Explanation of The New Bankruptcy Law
On 17 October 2005 bankruptcy law took effect, changing the bankruptcy process in the United States. This new change in the law requires additional measures to be taken by the attorney and the debtor, but is aimed at enjoying the debtors. The following information explains the changes in the law and how they affect all who are considering bankruptcy.
Explanation of the new bankruptcy law
On 17 October 2005 bankruptcy law took effect, changing the bankruptcy process in the United States. This new change in the law requires additional measures to be taken by the attorney and the debtor, but is aimed at enjoying the debtors. The following information explains the changes in the law and how they affect all who are considering bankruptcy.
Documentation
The documents required for the declaration of bankruptcy has increased, requiring the debtor to provide additional information about the details of your income and expenses. If expenses exceed the allowance to the IRS, a document of “special circumstances” must be made to explain the reasons for additional expenditure. A statement of clarification should also be subject to special conditions document. Additional documentation makes it difficult to present takes longer but gives more precision to the debtor’s financial dilemma. This may lead to further debt relief.
Tips
In an attempt to reduce the number of people filing for bankruptcy, the new law requires debtors to get advice from a credit counseling agency approved within six months before the bankruptcy filing. The purpose of the hearing is to ensure that people do not take an uninformed decision to declare bankruptcy. It is also hoped that the court that the advice offered other options for those who really do not need to file.
Test Facilities
Before the new law, in consultation with an attorney allows the customer to choose the type of bankruptcy that they felt most appropriate. However, the new law framed to reduce the number of filings under Chapter 7, only those that fall below their state median income, family size and inflation, and people who meet stringent standards test ways of producing it. The rest of the people who do not meet these requirements must be evaluated by a series of complex formulas, changing the math each year to coincide with new revenue and expenditure policies. Customers who do not qualify through the evidence must be filed for Chapter 13 bankruptcy. The new law also extended the deadline for Chapter 13 three to five years to a mandatory sentence of five years. During the mandatory period of five years, the customer must be followed and taken into account before they can be released.
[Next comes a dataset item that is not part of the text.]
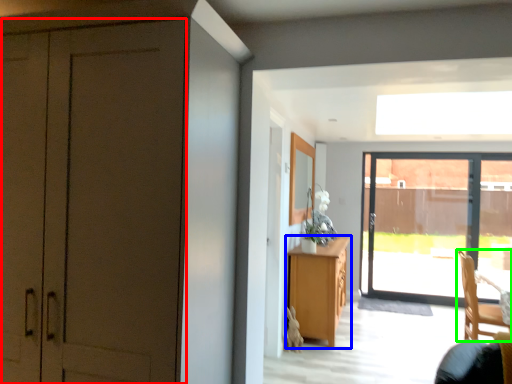 Question: Which object is positioned farthest from door (highlighted by a red box)? Select from cabinetry (highlighted by a blue box) and chair (highlighted by a green box).

Choices:
 (A) cabinetry
 (B) chair

Answer: (B) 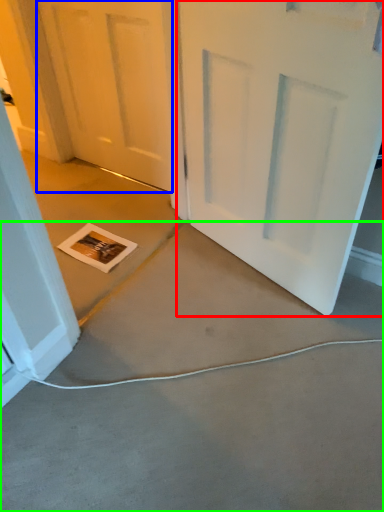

The effects of the new law that the bankruptcy process more complicated, requires bankruptcy attorneys. To understand how the bankruptcy laws of the state can affect their debt and affect your life, talk with a local bankruptcy lawyer.
The unemployment rate, foreclosures, liens, and can happen to anyone. When bad things happen to good people, and declared bankruptcy in New York bankruptcy attorneys and Schaefer Doyague are here to help. Harassment, concerns, financial difficulties.